→ **Problem details**:
Where an image appears, leave it out; otherwise repeat the data exactly.

━━━ Provided data

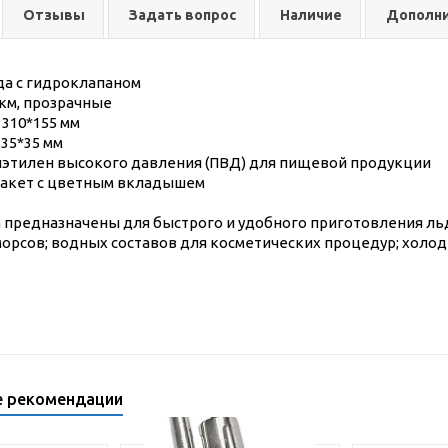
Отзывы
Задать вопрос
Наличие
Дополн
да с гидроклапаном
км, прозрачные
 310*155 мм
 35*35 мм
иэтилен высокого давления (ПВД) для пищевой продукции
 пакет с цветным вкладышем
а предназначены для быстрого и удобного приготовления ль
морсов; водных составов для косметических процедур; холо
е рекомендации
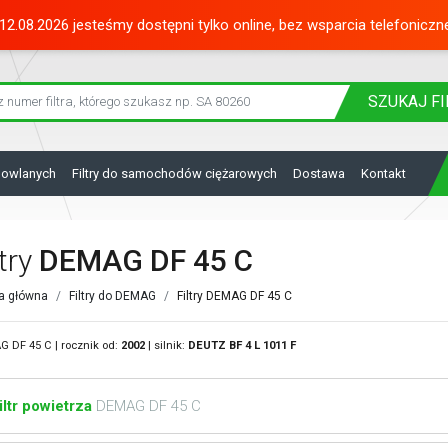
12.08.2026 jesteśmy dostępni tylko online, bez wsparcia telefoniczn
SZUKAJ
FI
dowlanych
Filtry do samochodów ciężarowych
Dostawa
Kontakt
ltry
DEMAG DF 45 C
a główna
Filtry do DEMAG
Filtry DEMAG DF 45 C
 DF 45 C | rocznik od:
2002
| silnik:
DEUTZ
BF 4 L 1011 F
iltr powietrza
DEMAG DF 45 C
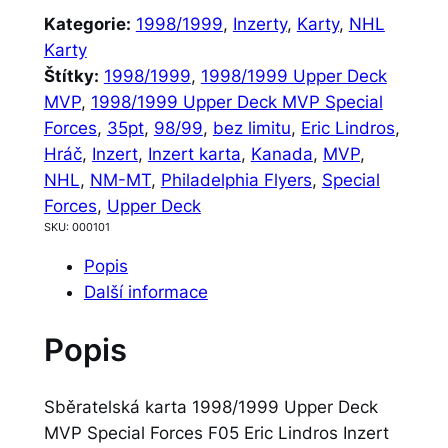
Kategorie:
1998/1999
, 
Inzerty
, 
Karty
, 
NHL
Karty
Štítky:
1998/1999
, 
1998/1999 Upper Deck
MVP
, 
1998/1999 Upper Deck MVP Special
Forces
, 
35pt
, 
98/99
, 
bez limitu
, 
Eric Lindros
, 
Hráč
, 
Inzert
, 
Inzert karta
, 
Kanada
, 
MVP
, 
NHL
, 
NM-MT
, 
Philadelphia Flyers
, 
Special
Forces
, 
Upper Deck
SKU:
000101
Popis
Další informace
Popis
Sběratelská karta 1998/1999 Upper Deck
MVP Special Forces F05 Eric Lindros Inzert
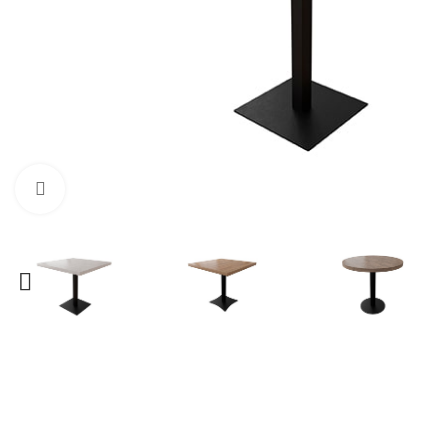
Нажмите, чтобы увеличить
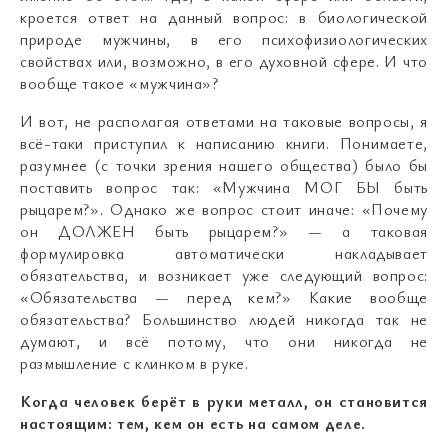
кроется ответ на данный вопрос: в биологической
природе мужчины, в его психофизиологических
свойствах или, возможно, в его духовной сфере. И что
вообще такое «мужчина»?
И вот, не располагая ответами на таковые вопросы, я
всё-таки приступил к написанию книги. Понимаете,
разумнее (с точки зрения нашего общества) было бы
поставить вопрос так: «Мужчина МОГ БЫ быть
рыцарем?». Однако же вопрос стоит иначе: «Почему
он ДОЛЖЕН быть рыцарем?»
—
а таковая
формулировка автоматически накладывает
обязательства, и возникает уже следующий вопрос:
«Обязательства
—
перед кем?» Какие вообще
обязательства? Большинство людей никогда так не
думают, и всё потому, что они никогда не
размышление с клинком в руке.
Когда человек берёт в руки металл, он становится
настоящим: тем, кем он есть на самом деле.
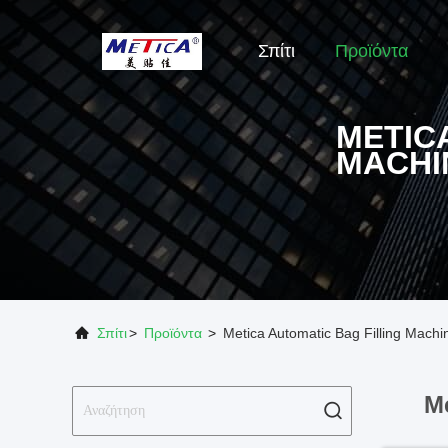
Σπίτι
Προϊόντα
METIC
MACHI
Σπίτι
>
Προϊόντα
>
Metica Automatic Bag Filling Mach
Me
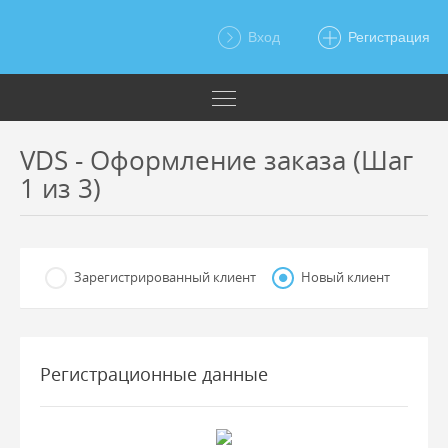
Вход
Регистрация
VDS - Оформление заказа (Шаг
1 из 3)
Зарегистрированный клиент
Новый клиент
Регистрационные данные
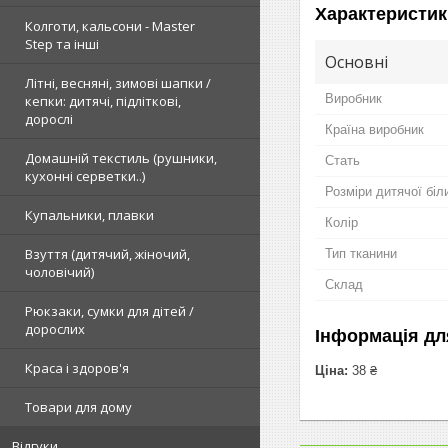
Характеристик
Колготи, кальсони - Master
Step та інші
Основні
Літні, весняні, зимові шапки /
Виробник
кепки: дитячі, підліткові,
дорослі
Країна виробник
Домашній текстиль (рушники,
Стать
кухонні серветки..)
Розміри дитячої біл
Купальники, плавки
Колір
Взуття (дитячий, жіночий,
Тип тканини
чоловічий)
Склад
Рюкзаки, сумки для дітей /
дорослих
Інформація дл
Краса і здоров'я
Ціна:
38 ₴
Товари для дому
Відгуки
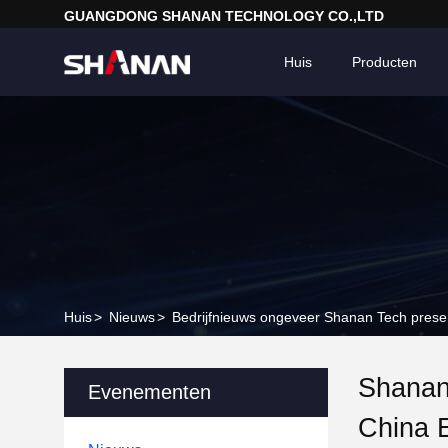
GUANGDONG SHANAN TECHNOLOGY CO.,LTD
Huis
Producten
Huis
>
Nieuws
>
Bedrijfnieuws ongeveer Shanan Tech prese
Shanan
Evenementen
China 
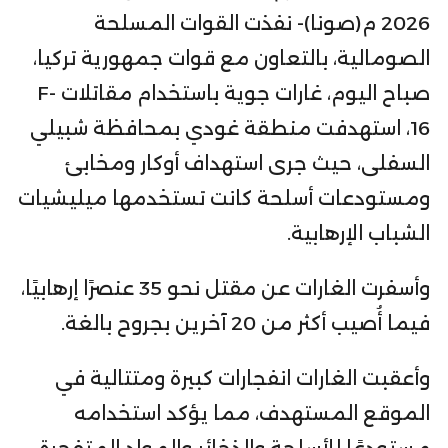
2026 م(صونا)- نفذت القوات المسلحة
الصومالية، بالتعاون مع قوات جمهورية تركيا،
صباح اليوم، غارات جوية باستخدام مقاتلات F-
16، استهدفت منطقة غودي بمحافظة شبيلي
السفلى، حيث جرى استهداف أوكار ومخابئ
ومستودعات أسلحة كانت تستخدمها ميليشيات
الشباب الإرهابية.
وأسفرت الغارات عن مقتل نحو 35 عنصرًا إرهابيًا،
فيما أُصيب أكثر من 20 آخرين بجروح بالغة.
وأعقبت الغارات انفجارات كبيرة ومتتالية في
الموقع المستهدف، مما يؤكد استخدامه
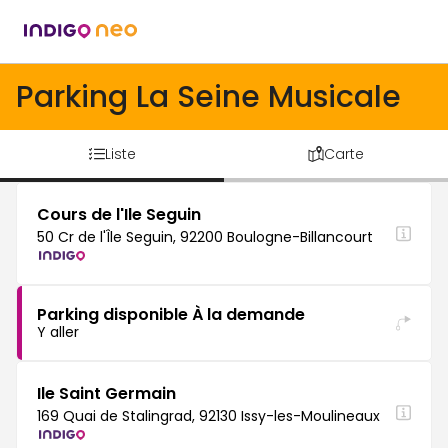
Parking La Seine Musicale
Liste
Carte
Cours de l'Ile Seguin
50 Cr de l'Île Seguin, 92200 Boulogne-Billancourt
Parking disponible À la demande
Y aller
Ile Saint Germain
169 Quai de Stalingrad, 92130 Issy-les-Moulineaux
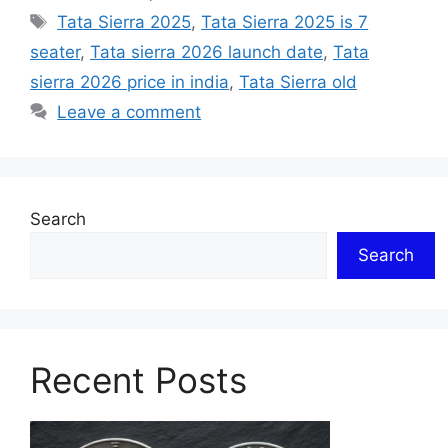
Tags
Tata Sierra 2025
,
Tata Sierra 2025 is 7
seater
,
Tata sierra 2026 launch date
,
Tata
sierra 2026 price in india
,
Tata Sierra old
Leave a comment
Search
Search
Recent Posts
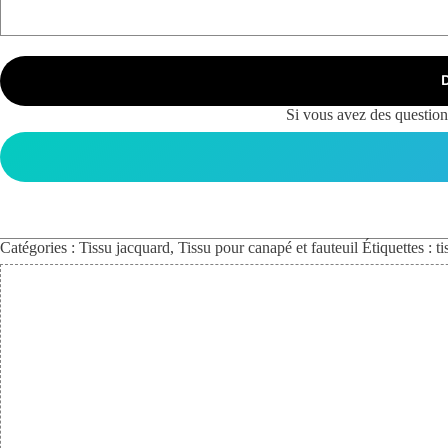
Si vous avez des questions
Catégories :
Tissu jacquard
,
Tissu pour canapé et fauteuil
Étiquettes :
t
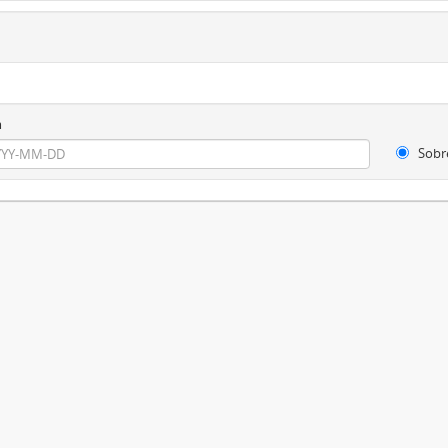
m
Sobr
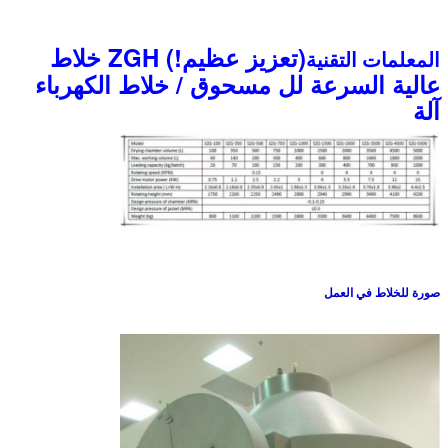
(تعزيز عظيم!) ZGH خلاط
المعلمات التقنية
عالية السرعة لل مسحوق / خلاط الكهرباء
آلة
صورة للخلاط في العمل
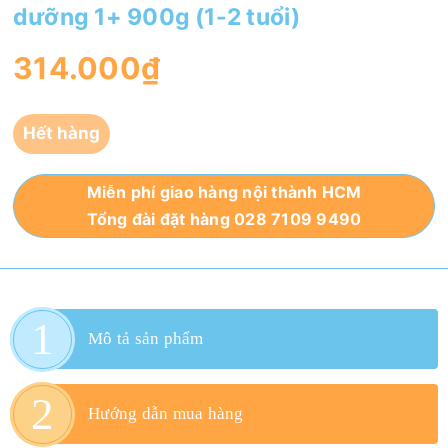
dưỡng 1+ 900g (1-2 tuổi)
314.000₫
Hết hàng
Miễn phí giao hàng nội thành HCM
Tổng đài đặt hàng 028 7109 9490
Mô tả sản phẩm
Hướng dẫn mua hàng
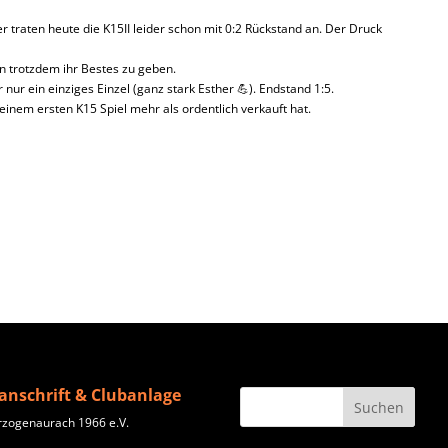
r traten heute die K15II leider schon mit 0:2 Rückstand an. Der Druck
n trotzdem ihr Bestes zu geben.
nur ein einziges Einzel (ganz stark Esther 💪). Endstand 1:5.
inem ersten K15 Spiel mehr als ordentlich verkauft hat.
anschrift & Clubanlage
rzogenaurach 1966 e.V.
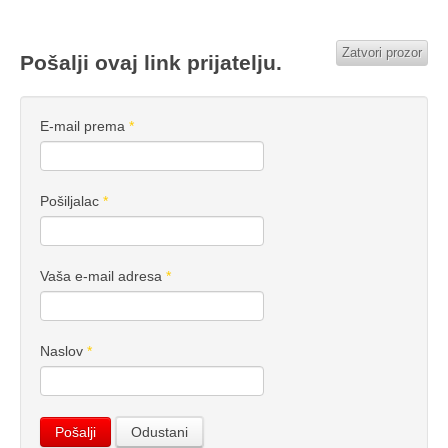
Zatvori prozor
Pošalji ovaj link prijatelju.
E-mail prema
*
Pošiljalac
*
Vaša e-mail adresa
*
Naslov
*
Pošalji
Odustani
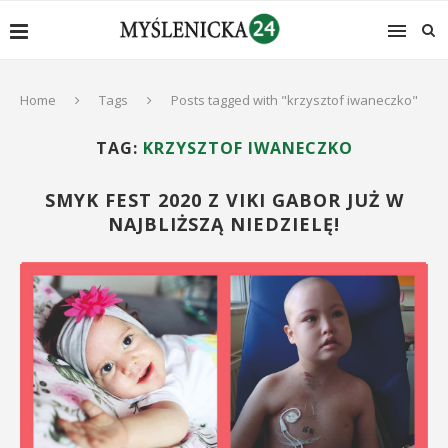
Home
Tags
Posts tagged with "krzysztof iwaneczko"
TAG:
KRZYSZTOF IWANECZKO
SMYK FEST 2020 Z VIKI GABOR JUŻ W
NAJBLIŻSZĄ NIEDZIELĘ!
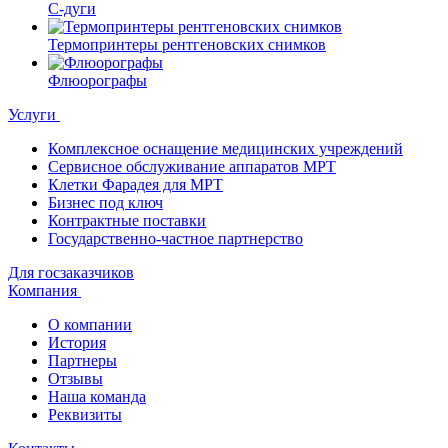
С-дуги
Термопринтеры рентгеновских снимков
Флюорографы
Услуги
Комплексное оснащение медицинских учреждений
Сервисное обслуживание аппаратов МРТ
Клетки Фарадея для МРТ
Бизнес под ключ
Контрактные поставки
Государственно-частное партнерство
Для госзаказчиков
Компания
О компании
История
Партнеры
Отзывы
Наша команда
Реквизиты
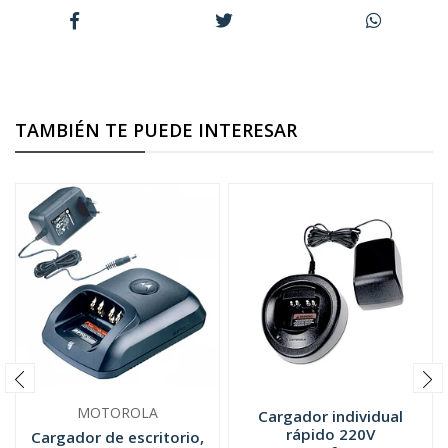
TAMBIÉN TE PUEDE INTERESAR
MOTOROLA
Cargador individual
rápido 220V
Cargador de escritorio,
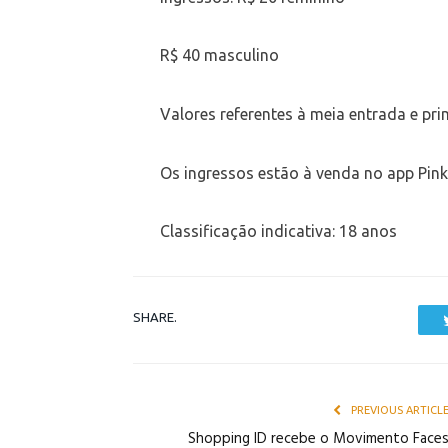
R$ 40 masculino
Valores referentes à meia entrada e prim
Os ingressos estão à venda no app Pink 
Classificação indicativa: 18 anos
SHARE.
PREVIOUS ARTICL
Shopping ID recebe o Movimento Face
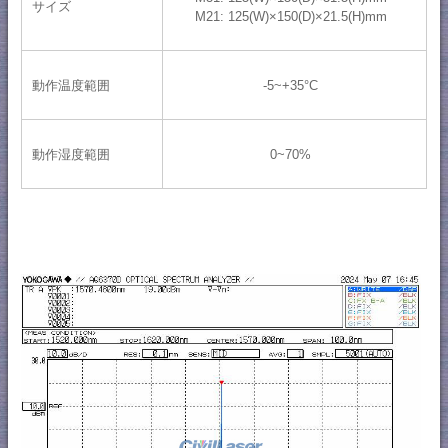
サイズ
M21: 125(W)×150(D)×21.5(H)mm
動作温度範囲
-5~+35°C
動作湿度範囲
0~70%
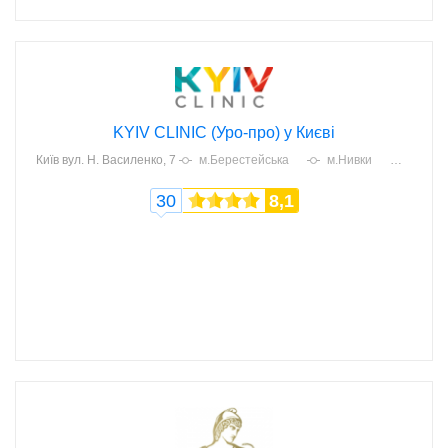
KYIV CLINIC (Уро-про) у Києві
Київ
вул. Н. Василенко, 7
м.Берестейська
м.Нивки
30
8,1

━━━━━━

→ **Solution**:
Отзывы
Задать вопрос
Наличие
Дополн
да с гидроклапаном
км, прозрачные
 310*155 мм
 35*35 мм
иэтилен высокого давления (ПВД) для пищевой продукции
 пакет с цветным вкладышем
а предназначены для быстрого и удобного приготовления ль
морсов; водных составов для косметических процедур; холо
е рекомендации
12.08.2026 jesteśmy dostępni tylko online, bez wsparcia telefoniczn
SZUKAJ
FI
dowlanych
Filtry do samochodów ciężarowych
Dostawa
Kontakt
ltry
DEMAG DF 45 C
a główna
Filtry do DEMAG
Filtry DEMAG DF 45 C
 DF 45 C | rocznik od:
2002
| silnik:
DEUTZ
BF 4 L 1011 F
iltr powietrza
DEMAG DF 45 C
Kategorie:
1998/1999
, 
Inzerty
, 
Karty
, 
NHL
Karty
Štítky:
1998/1999
, 
1998/1999 Upper Deck
MVP
, 
1998/1999 Upper Deck MVP Special
Forces
, 
35pt
, 
98/99
, 
bez limitu
, 
Eric Lindros
, 
Hráč
, 
Inzert
, 
Inzert karta
, 
Kanada
, 
MVP
, 
NHL
, 
NM-MT
, 
Philadelphia Flyers
, 
Special
Forces
, 
Upper Deck
SKU:
000101
Popis
Další informace
Popis
Sběratelská karta 1998/1999 Upper Deck
MVP Special Forces F05 Eric Lindros Inzert
Нажмите, чтобы увеличить
кроется ответ на данный вопрос: в биологической
природе мужчины, в его психофизиологических
свойствах или, возможно, в его духовной сфере. И что
вообще такое «мужчина»?
И вот, не располагая ответами на таковые вопросы, я
всё-таки приступил к написанию книги. Понимаете,
разумнее (с точки зрения нашего общества) было бы
поставить вопрос так: «Мужчина МОГ БЫ быть
рыцарем?». Однако же вопрос стоит иначе: «Почему
он ДОЛЖЕН быть рыцарем?»
—
а таковая
формулировка автоматически накладывает
обязательства, и возникает уже следующий вопрос:
«Обязательства
—
перед кем?» Какие вообще
обязательства? Большинство людей никогда так не
думают, и всё потому, что они никогда не
размышление с клинком в руке.
Когда человек берёт в руки металл, он становится
настоящим: тем, кем он есть на самом деле.
Σπίτι
Προϊόντα
METIC
MACHI
Σπίτι
>
Προϊόντα
>
Metica Automatic Bag Filling Mach
Me
Вход
Регистрация
VDS - Оформление заказа (Шаг
1 из 3)
Зарегистрированный клиент
Новый клиент
Регистрационные данные
Характеристик
Колготи, кальсони - Master
Step та інші
Основні
Літні, весняні, зимові шапки /
Виробник
кепки: дитячі, підліткові,
дорослі
Країна виробник
Домашній текстиль (рушники,
Стать
кухонні серветки..)
Розміри дитячої біл
Купальники, плавки
Колір
Взуття (дитячий, жіночий,
Тип тканини
чоловічий)
Склад
Рюкзаки, сумки для дітей /
дорослих
Інформація дл
Краса і здоров'я
Ціна:
38 ₴
Товари для дому
Відгуки
GUANGDONG SHANAN TECHNOLOGY CO.,LTD
Huis
Producten
Huis
>
Nieuws
>
Bedrijfnieuws ongeveer Shanan Tech prese
Shanan
Evenementen
China 
2026 م(صونا)- نفذت القوات المسلحة
الصومالية، بالتعاون مع قوات جمهورية تركيا،
صباح اليوم، غارات جوية باستخدام مقاتلات F-
16، استهدفت منطقة غودي بمحافظة شبيلي
السفلى، حيث جرى استهداف أوكار ومخابئ
ومستودعات أسلحة كانت تستخدمها ميليشيات
الشباب الإرهابية.
وأسفرت الغارات عن مقتل نحو 35 عنصرًا إرهابيًا،
فيما أُصيب أكثر من 20 آخرين بجروح بالغة.
وأعقبت الغارات انفجارات كبيرة ومتتالية في
الموقع المستهدف، مما يؤكد استخدامه
Parking La Seine Musicale
Liste
Carte
Cours de l'Ile Seguin
50 Cr de l'Île Seguin, 92200 Boulogne-Billancourt
Parking disponible À la demande
Y aller
Ile Saint Germain
169 Quai de Stalingrad, 92130 Issy-les-Moulineaux
Tags
Tata Sierra 2025
,
Tata Sierra 2025 is 7
seater
,
Tata sierra 2026 launch date
,
Tata
sierra 2026 price in india
,
Tata Sierra old
Leave a comment
Search
Search
Recent Posts
Si vous avez des questions
Catégories :
Tissu jacquard
,
Tissu pour canapé et fauteuil
Étiquettes :
t
m
Sobr
(تعزيز عظيم!) ZGH خلاط
المعلمات التقنية
عالية السرعة لل مسحوق / خلاط الكهرباء
آلة
صورة للخلاط في العمل
dưỡng 1+ 900g (1-2 tuổi)
314.000₫
Hết hàng
Miễn phí giao hàng nội thành HCM
Tổng đài đặt hàng 028 7109 9490
Mô tả sản phẩm
Hướng dẫn mua hàng
r traten heute die K15II leider schon mit 0:2 Rückstand an. Der Druck
n trotzdem ihr Bestes zu geben.
nur ein einziges Einzel (ganz stark Esther 💪). Endstand 1:5.
inem ersten K15 Spiel mehr als ordentlich verkauft hat.
anschrift & Clubanlage
rzogenaurach 1966 e.V.
Zatvori prozor
Pošalji ovaj link prijatelju.
E-mail prema
*
Pošiljalac
*
Vaša e-mail adresa
*
Naslov
*
Pošalji
Odustani
Home
Tags
Posts tagged with "krzysztof iwaneczko"
TAG:
KRZYSZTOF IWANECZKO
SMYK FEST 2020 Z VIKI GABOR JUŻ W
NAJBLIŻSZĄ NIEDZIELĘ!
С-дуги
Термопринтеры рентгеновских снимков
Флюорографы
Услуги
Комплексное оснащение медицинских учреждений
Сервисное обслуживание аппаратов МРТ
Клетки Фарадея для МРТ
Бизнес под ключ
Контрактные поставки
Государственно-частное партнерство
Для госзаказчиков
Компания
О компании
История
Партнеры
Отзывы
Наша команда
Реквизиты
TAMBIÉN TE PUEDE INTERESAR
MOTOROLA
Cargador individual
rápido 220V
Cargador de escritorio,
R$ 40 masculino
Valores referentes à meia entrada e prim
Os ingressos estão à venda no app Pink 
Classificação indicativa: 18 anos
SHARE.
PREVIOUS ARTICL
Shopping ID recebe o Movimento Face
サイズ
M21: 125(W)×150(D)×21.5(H)mm
動作温度範囲
-5~+35°C
動作湿度範囲
0~70%
KYIV CLINIC (Уро-про) у Києві
Київ
вул. Н. Василенко, 7
м.Берестейська
м.Нивки
30
8,1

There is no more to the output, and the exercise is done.